If the queuer gives the submitter a batch_id instead of a batch, this query
would not include b.serialized_batch.
SELECT FOR UPDATE
s.service_id,
b.batch_id,
b.submitted,
b.created_at,
b.serialized_batch,
bs.dlt_status AS status,
bs.updated_at AS last_status_update
FROM service_id_claims s
LEFT JOIN batches b
ON service_id, batch_id
LEFT JOIN batch_statuses bs
ON service_id, batch_id
WHERE s.claimant == {instance_id}
AND bs.dlt_status NOT IN (
'PENDING', 'INVALID', 'VALID', 'COMMITTED'
)
Outstanding questions
- How long should the expiry be?
- At least longer than the poller sleep time
- How long should the poller sleep time be?
- Will impact database load
- Should the queuer give the submitter a batch (or BatchSubmission) or a pointer to a batch, (i.e. batch_id)?
- Pointer to a batch means the submitter will go back and verify that the batch is ok to submit and get the batch directly from the store
- Will significantly impact database load
DLT Monitor
When the DLT monitor gets the list of pending batches from the database, it filters for only those that the instance has a claim on. Since claims are per service_id, regardless of if there are batches to submit for that service_id, some instance will always have a claim on each service_id, so batch statuses for every service_id will always be polled.
Alternative approaches
One alternative to using claims and expiries is to use active database connections as a proxy for an instance’s health. This approach is outlined here . In summary, a SQL transaction consists of multiple statements. An instance would begin the transaction with an update to mark a job complete (a batch submitted in this case), locking the row from other instances. However, the instance would actually do the work between executing the update command and committing it. If the job fails, the transaction is rolled back and the job is still marked as not started. Of course, if the job completes, then the update is committed to the database.

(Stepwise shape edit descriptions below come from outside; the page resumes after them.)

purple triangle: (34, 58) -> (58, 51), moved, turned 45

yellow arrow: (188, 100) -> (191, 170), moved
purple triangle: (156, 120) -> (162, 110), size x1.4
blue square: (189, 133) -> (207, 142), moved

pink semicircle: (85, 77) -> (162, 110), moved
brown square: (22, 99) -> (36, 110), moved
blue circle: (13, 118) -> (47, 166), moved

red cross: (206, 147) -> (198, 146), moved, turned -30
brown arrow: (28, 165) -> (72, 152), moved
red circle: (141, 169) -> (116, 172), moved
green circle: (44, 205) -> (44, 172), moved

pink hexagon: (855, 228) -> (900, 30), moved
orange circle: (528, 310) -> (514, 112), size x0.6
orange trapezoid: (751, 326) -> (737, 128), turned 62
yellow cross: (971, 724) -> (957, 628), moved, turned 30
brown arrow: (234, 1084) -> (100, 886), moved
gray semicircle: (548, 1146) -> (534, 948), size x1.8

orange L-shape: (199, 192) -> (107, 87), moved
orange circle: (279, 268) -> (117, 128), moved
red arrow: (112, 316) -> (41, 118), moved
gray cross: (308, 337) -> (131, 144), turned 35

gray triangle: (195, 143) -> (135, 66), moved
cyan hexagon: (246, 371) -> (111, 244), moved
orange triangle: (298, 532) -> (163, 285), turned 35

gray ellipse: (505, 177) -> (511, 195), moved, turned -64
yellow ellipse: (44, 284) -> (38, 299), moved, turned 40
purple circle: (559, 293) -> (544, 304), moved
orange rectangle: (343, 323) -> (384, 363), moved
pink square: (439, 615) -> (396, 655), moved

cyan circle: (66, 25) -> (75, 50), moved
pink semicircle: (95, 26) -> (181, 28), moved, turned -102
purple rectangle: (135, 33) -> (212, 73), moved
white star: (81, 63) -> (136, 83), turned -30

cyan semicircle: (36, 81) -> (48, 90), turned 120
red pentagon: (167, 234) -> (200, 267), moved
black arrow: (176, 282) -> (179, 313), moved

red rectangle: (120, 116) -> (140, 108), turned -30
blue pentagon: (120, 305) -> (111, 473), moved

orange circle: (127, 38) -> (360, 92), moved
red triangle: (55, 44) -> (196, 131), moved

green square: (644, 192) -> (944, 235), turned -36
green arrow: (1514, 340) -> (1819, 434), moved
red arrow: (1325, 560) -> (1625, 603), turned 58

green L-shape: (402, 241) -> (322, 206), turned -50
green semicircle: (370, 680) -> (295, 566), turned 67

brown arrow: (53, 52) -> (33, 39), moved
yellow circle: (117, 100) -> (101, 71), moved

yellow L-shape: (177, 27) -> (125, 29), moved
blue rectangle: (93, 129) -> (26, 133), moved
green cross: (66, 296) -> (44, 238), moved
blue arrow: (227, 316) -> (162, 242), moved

There are a few issues with this approach. First, if work is taken in batches (for example, 10 jobs at a time), there is the possibility that the instance fails after 5 jobs. This means the update for all 10 will roll back to being not started when, in fact, 5 of the jobs are complete.
One can reduce the chances of this happening by working on one batch at a time (there is still a chance, but a much smaller one). However, in the context of Grid, this makes queuing significantly more complicated; it requires that all queuing logic is baked into the SQL transaction, including logic to manage distribution across, and locks on, service_ids.
Finally, it means that the instance will have a lock on a job as long as that instance is still alive, not as long as it is making progress on the job. If the instance were to hang for an indefinite amount of time, that job would be hung as well. With the claim and expiry system, another instance would pick the job up after the hung instance’s claim expired.